Le porte-parole du ministère du Commerce, de l’Industrie et du Tourisme, Dismas Baradandikanya reconnaît qu’il y a des produits qui sont exportés illégalement. Pourtant, affirme-t-il, le ministère régule les exportations : « Nous délivrons le certificat d’exportation ». Les obstacles, explique le porte-parole du ministère du commerce, se trouvent au niveau de l’Office Burundais des Recettes (OBR) et la police : « Très souvent, ils laissent passer des exportations illégales ou clandestines des marchandises, y compris les produits sensibles comme le riz, le sucre, le blé, le maïs, le riz, la farine de blé et de maïs. » Le porte-parole du ministère du Commerce affirme que l’exportation des mandarines de Rumonge n’et pas autorisée : « Seuls ceux de Matongo, province Kayanza possèdent des certificats d’exportation délivrées par notre ministère. » Il estime, en outre, que le protectionnisme n’est pas une solution pour le Burundi : « On ne s’auto-suffit pas. Le Rwanda pourrait aussi empêcher l’exportation de ses pommes de terre au Burundi, et la Tanzanie pourrait bloquer la farine de manioc. » Toutefois, Selon une source, la Tanzanie a limité l’exportation du riz, et les négociations seraient en cours avec le Burundi pour débloquer la situation.
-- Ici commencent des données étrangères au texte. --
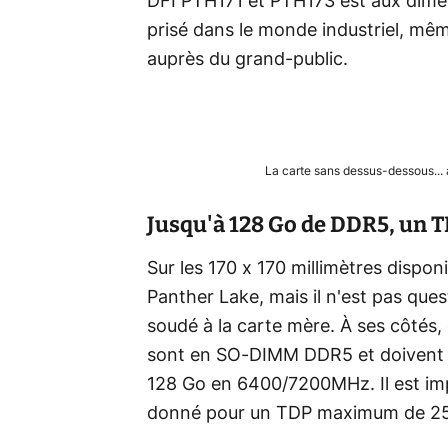
DFI PTH171 et PTH173 est aux dimen
prisé dans le monde industriel, mêm
auprès du grand-public.
La carte sans dessus-dessous...
Jusqu'à 128 Go de DDR5, un 
Sur les 170 x 170 millimètres dispon
Panther Lake, mais il n'est pas ques
soudé à la carte mère. À ses côtés
sont en SO-DIMM DDR5 et doivent p
128 Go en 6400/7200MHz. Il est im
donné pour un TDP maximum de 25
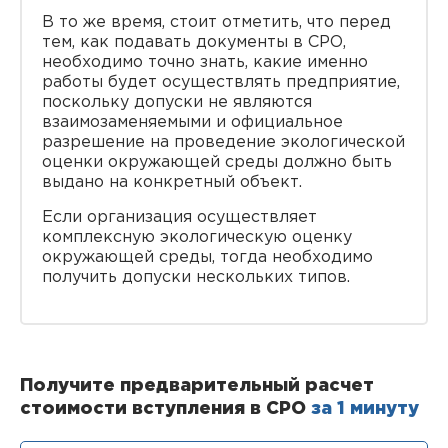
В то же время, стоит отметить, что перед
тем, как подавать документы в СРО,
необходимо точно знать, какие именно
работы будет осуществлять предприятие,
поскольку допуски не являются
взаимозаменяемыми и официальное
разрешение на проведение экологической
оценки окружающей среды должно быть
выдано на конкретный объект.
Если организация осуществляет
комплексную экологическую оценку
окружающей среды, тогда необходимо
получить допуски нескольких типов.
Получите предварительный расчет
стоимости вступления в СРО
за 1 минуту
« Ils réfutent les allégations portées contre eux »
L’OBR n’y est pour rien, affirme Dieudonné Kwizera, son porte-parole. Pour lui, c’est le ministère du Commerce qui doit réguler le commerce : « S’il livre des attestations d’exportation, il faut qu’elles soient accompagnées par une ordonnance ministérielle. » Sinon, d’après M. Kwizera, l’OBR peut penser qu’ils auraient décidé de laisser passer certaines marchandises lors des rencontres régionales. Et d’ajouter que les agents de l’OBR rentrent chez eux à 17h30 minutes : « S’il y a des marchandises qui passent par les frontières après cette heure, il faut interroger la police. » Pour le porte-parole de la police nationale, Elie Bizindavyi, les agents de la police qui sont sur les frontières ont une mission précise : « Ils contrôlent le mouvement des personnes et les bagages qu’ils portent pour vérifier s’il n’y a pas d’objets qui peuvent nuire à la sécurité. » La régularité des documents d’importation ou d’exportation des marchandises est la tâche de l’OBR, selon Elie Bizindavyi.